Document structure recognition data

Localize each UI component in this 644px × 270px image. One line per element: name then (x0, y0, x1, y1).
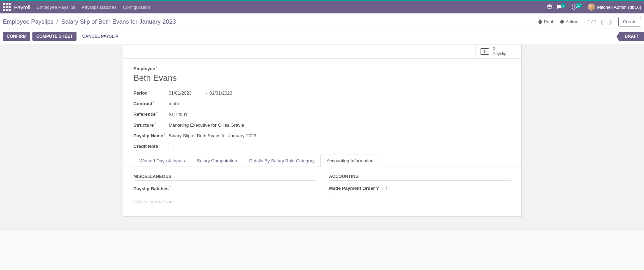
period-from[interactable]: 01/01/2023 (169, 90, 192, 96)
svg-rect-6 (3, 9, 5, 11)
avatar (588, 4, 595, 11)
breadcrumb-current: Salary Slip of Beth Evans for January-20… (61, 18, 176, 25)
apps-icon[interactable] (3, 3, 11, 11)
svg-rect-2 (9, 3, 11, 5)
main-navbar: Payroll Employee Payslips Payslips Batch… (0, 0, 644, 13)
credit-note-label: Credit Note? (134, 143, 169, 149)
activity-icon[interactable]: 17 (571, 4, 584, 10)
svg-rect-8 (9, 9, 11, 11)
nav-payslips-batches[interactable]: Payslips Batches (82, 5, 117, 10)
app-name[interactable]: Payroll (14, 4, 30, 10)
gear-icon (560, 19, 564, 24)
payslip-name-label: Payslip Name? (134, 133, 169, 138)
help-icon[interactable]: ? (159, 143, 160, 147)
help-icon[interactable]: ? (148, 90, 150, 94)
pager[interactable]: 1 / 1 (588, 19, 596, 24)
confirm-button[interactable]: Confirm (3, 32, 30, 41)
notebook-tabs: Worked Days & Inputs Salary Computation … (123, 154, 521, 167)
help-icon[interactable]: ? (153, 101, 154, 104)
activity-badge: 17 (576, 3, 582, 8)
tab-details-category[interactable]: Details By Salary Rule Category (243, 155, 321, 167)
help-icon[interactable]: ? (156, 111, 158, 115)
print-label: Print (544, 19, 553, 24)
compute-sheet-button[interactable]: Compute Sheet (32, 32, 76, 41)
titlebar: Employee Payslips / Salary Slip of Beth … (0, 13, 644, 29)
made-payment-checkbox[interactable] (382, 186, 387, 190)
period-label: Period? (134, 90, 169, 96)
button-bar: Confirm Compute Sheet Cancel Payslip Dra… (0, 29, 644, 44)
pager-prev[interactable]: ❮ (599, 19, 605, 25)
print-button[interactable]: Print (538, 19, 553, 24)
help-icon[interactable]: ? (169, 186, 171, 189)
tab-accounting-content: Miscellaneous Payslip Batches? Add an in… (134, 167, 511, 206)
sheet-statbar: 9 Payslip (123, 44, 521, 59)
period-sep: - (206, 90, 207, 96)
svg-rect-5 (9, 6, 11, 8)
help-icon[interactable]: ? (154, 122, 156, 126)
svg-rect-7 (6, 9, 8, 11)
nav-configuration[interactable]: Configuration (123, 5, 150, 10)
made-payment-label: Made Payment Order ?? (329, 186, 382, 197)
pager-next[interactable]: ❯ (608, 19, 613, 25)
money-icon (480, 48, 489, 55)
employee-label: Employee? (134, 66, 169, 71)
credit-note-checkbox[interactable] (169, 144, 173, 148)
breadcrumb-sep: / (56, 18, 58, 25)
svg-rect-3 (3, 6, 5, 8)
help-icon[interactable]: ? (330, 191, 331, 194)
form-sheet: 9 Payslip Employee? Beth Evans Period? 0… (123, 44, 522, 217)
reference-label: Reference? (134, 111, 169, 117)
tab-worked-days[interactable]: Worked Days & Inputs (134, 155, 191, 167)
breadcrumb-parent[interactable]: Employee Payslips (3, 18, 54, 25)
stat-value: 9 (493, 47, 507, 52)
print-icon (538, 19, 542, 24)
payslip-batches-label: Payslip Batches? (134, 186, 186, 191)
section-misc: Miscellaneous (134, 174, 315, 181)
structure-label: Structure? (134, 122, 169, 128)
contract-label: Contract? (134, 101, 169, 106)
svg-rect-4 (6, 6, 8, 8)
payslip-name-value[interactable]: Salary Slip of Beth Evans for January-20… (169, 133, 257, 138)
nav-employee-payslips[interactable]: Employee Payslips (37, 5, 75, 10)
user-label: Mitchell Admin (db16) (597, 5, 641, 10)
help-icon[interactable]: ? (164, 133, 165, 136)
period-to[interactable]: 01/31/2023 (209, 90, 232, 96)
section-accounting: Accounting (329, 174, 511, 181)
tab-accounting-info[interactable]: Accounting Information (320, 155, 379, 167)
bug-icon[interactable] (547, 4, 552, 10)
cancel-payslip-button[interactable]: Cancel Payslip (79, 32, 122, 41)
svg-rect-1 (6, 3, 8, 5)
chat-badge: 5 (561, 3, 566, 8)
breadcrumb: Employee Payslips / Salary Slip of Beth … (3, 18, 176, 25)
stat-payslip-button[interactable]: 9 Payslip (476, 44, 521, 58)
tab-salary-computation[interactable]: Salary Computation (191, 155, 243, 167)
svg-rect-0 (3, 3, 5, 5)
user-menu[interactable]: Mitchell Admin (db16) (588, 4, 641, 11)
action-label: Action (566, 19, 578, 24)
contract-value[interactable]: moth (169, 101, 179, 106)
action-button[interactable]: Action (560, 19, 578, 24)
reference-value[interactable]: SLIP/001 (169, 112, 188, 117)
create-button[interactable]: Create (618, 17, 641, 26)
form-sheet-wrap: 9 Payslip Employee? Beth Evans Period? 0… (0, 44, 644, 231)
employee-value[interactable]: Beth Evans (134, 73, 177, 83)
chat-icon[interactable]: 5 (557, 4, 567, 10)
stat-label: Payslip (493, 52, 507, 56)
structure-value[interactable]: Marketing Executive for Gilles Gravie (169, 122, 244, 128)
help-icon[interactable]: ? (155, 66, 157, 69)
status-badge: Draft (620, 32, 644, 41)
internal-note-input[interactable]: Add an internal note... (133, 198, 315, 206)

==

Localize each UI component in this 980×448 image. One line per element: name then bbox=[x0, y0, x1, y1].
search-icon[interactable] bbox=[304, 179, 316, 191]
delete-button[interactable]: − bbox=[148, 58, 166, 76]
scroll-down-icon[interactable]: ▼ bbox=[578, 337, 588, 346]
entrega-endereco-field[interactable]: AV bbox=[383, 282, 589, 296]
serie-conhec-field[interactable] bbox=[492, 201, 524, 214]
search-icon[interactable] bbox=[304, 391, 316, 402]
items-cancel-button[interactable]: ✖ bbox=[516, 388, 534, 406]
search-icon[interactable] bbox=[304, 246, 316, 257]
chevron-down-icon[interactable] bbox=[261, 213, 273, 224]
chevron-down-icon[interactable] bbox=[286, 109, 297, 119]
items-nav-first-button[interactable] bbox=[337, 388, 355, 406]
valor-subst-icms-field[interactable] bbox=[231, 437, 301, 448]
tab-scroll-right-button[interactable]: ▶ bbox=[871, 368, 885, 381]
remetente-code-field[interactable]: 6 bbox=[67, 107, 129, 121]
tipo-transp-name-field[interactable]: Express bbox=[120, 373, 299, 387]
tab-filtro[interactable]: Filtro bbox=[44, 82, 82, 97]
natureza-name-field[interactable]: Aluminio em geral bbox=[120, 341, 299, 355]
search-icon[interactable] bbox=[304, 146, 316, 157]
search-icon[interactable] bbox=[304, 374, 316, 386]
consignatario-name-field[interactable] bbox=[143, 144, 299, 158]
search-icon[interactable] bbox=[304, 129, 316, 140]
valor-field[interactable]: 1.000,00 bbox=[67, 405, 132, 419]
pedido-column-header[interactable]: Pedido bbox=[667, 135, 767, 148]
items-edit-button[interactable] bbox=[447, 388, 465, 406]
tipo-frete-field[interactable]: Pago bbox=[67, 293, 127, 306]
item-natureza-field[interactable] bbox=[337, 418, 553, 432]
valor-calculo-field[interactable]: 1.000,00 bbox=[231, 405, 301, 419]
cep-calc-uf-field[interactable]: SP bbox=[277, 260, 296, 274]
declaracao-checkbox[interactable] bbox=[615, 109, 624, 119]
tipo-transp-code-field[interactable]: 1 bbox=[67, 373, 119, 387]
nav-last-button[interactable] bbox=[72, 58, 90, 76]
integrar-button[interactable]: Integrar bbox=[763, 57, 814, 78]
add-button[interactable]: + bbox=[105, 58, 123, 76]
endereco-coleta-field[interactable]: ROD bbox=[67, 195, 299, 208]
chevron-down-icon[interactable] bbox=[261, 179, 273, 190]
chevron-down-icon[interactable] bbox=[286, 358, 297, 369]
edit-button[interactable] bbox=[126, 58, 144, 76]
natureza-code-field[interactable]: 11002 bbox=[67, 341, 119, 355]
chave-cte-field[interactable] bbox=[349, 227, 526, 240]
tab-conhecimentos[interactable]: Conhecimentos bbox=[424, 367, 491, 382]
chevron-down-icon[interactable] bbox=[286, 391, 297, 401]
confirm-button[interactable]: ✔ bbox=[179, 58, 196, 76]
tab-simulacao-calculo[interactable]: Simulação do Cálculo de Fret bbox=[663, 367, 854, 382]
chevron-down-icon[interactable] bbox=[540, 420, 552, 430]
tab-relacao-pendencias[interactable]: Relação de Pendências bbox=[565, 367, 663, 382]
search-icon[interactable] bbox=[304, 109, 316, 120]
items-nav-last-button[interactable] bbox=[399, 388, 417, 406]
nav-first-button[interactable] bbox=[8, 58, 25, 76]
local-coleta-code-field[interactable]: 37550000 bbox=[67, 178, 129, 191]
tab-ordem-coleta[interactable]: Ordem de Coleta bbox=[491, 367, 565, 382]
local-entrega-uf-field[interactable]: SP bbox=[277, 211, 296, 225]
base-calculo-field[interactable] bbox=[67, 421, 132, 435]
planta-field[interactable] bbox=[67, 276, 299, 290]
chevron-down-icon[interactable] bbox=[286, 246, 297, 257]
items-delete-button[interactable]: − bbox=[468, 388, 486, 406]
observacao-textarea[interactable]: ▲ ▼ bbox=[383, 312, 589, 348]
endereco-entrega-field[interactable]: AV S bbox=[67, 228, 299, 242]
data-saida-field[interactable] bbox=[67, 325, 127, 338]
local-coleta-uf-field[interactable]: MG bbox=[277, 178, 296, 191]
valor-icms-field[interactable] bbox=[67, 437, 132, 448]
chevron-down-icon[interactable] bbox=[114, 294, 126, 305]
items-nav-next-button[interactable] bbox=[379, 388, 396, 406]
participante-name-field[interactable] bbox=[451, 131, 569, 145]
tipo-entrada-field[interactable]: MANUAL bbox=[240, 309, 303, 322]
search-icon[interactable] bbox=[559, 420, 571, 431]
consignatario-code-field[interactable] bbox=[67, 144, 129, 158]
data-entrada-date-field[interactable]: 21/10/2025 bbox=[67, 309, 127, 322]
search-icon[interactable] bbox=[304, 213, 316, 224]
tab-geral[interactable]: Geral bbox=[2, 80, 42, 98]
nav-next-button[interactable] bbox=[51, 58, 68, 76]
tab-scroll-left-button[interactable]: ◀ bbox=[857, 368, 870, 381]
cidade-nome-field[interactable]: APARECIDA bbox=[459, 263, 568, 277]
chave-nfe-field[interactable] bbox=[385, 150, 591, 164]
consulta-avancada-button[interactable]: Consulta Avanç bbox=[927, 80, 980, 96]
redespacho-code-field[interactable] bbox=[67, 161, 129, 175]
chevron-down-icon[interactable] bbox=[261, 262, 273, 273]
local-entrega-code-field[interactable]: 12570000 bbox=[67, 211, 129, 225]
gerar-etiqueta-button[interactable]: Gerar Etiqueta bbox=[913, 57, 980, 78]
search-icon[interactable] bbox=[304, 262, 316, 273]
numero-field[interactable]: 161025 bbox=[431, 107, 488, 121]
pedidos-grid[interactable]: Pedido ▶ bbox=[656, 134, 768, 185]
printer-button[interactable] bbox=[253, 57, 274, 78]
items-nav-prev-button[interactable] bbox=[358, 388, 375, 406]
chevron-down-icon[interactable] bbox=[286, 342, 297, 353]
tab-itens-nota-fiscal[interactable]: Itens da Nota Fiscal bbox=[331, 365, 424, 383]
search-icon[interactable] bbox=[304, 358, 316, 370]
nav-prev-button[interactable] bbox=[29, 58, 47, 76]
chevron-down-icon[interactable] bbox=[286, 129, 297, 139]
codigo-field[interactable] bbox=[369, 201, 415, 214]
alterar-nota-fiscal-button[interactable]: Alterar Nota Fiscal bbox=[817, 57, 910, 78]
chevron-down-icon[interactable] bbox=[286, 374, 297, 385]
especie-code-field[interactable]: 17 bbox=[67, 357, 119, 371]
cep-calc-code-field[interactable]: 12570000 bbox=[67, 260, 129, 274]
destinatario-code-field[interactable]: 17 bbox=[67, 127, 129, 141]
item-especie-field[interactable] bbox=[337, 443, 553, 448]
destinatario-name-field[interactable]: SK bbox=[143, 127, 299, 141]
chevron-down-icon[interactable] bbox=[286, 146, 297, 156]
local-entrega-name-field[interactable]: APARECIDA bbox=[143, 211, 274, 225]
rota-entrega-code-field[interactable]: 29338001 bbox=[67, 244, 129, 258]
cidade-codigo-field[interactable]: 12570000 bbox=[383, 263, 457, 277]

TASK
Your answer should be each line from the entries that includes the string "Mitchell".

TASK ANSWER
user-label: Mitchell Admin (db16) (597, 5, 641, 10)
user-menu[interactable]: Mitchell Admin (db16) (588, 4, 641, 11)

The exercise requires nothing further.